◆ **Extracted data**
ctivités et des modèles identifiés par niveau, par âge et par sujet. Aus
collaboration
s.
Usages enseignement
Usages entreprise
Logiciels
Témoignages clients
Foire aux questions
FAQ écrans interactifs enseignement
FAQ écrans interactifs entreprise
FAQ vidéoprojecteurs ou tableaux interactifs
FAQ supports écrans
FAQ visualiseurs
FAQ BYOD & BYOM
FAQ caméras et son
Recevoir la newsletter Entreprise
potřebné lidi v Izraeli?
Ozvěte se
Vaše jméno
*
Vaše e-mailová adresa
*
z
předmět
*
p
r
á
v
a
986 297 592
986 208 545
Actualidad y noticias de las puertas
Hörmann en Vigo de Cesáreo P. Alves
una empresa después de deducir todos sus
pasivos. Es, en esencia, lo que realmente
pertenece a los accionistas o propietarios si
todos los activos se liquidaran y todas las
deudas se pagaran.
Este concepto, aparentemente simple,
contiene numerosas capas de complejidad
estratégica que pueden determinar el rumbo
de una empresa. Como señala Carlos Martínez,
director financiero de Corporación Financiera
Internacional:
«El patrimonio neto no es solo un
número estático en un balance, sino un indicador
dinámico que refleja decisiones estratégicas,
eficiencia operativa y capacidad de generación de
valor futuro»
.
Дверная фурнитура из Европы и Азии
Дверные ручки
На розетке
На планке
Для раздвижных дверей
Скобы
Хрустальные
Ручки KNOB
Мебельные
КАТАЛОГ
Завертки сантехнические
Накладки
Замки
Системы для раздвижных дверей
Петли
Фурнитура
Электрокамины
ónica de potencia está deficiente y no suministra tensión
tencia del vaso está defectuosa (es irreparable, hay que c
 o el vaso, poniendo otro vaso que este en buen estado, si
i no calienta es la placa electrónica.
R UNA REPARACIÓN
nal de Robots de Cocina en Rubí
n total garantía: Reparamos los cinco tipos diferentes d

◆ **Task goal**
Hand back the listing exactly. Include every line.

◆ **Response area**
ctivités et des modèles identifiés par niveau, par âge et par sujet. Aus
collaboration
s.
Usages enseignement
Usages entreprise
Logiciels
Témoignages clients
Foire aux questions
FAQ écrans interactifs enseignement
FAQ écrans interactifs entreprise
FAQ vidéoprojecteurs ou tableaux interactifs
FAQ supports écrans
FAQ visualiseurs
FAQ BYOD & BYOM
FAQ caméras et son
Recevoir la newsletter Entreprise
potřebné lidi v Izraeli?
Ozvěte se
Vaše jméno
*
Vaše e-mailová adresa
*
z
předmět
*
p
r
á
v
a
986 297 592
986 208 545
Actualidad y noticias de las puertas
Hörmann en Vigo de Cesáreo P. Alves
una empresa después de deducir todos sus
pasivos. Es, en esencia, lo que realmente
pertenece a los accionistas o propietarios si
todos los activos se liquidaran y todas las
deudas se pagaran.
Este concepto, aparentemente simple,
contiene numerosas capas de complejidad
estratégica que pueden determinar el rumbo
de una empresa. Como señala Carlos Martínez,
director financiero de Corporación Financiera
Internacional:
«El patrimonio neto no es solo un
número estático en un balance, sino un indicador
dinámico que refleja decisiones estratégicas,
eficiencia operativa y capacidad de generación de
valor futuro»
.
Дверная фурнитура из Европы и Азии
Дверные ручки
На розетке
На планке
Для раздвижных дверей
Скобы
Хрустальные
Ручки KNOB
Мебельные
КАТАЛОГ
Завертки сантехнические
Накладки
Замки
Системы для раздвижных дверей
Петли
Фурнитура
Электрокамины
ónica de potencia está deficiente y no suministra tensión
tencia del vaso está defectuosa (es irreparable, hay que c
 o el vaso, poniendo otro vaso que este en buen estado, si
i no calienta es la placa electrónica.
R UNA REPARACIÓN
nal de Robots de Cocina en Rubí
n total garantía: Reparamos los cinco tipos diferentes d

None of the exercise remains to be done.